Parce que avant c’était surtout des organisateurs externes qui organisaient les soirées…
Pierrot : Oui, on faisait surtout du lien, de la gestion de salle, avec ce lien vers les associations, les particuliers, les collectifs. Là, on a cette volonté de produire plus de choses nous-mêmes.
On verra donc toujours des soirées estampillées house ou techno ?
Boubi : On fait un peu le tri avec les gens avec qui on bosse dans ce milieu-là, parce qu’on se retrouve souvent juste à drainer les jeunes qui veulent se mettre la race, ce qui est assez chiant. On préfère bosser avec des gens qui font ça bien.
Pierrot : Peut-être viser un public plus âgé avec des trucs plus pointus. Il faut effectivement préciser qu’avant le VOID et l’Heretic, il y a eu le Plug et le Zoo Bizarre, qui étaient vraiment deux références dans le milieu électronique. Il y a encore des gens qui viennent nous voir pour nous parler du Zoo Bizarre, avec de très bons souvenirs. Ça montre que ça a vraiment marqué la mémoire collective des gens.
Boubi : De toute façon, on considère notre public dans sa globalité, il n’y a pas que des punks qui viennent ici. Ça se reflète au sein de notre équipe ; on est plein à écouter des choses différentes. En espérant que ça se ressente sur la programmation.
Il y a des lieux qui vous inspirent, en France ou à l‘étranger ?
Boubi : En ce qui me concerne, c’est plutôt des lieux que j’ai vu ailleurs qu’en France. Après, le truc c’est que nous avons format un peu bâtard. On n’est pas une boîte, pas un squat, on n’est pas un café-concert ; on est un club. C’est plus un format qu’il y a aux Etats-Unis, avec des plus petits clubs.

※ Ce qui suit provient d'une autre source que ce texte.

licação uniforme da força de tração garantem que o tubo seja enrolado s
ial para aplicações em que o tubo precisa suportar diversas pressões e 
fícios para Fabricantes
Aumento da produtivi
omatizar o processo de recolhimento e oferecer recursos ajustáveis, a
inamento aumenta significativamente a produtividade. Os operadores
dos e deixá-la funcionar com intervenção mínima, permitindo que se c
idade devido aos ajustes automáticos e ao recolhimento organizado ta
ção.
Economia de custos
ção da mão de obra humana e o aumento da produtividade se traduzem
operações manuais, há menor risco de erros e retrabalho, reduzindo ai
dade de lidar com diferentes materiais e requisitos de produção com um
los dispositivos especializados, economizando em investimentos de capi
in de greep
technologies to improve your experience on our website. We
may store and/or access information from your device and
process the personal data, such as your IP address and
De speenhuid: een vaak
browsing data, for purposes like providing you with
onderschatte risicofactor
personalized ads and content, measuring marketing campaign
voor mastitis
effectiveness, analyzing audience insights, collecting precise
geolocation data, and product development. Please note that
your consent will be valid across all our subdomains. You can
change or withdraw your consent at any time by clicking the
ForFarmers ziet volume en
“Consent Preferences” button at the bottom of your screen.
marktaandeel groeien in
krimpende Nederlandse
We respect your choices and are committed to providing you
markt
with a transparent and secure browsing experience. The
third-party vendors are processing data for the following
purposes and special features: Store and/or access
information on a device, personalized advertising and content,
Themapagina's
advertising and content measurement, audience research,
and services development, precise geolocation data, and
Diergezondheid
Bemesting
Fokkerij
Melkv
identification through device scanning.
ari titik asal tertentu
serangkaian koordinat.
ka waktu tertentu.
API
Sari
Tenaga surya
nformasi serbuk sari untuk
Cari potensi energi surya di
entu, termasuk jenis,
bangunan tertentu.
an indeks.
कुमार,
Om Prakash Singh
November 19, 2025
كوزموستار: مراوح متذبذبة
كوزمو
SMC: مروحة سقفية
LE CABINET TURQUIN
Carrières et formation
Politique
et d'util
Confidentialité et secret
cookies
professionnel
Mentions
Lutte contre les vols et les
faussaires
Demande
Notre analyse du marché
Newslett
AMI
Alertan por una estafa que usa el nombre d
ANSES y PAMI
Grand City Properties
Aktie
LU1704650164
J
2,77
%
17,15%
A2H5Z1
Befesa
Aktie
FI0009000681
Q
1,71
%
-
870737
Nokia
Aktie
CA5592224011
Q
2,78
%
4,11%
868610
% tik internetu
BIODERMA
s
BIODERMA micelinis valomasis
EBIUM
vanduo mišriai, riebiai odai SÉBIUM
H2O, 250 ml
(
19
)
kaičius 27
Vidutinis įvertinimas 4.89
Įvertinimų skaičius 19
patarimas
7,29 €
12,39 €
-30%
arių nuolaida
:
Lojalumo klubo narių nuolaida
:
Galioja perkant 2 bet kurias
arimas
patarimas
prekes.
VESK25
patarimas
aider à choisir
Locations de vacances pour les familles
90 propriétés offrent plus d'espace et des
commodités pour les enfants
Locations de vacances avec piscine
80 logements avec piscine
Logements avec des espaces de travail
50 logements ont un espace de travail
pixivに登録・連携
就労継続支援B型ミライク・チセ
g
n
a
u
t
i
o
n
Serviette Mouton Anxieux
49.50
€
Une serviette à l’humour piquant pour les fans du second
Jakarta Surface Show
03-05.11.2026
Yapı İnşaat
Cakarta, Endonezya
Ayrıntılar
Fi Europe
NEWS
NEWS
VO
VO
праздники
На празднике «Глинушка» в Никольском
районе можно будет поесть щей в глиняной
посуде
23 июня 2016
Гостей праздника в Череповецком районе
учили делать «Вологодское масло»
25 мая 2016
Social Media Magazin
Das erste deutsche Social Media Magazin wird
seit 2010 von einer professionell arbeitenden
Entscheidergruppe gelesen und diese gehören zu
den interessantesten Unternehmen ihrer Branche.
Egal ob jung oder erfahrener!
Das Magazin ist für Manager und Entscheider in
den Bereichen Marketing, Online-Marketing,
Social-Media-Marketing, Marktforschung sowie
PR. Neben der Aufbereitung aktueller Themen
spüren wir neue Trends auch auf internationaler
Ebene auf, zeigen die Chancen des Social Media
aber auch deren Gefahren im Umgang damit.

Pierrot : C’est le genre de lieux que tu retrouves beaucoup en Allemagne, ou en Angleterre. Le format intermédiaire qui n’existe pas vraiment en France. Et c’est ce qui est chiant dans le réseau de salles : t’as soit le café-concert, ou la SMAC, et entre les deux, pas grand-chose… Sans doute parce que c’est un modèle assez difficile à tenir économiquement ; tu peux pas faire plus en termes d’activités, mis à part ouvrir tous les soirs.
Boubi : On a aussi une éthique qui fait qu’on refuse de faire des places ou des consos trop chères.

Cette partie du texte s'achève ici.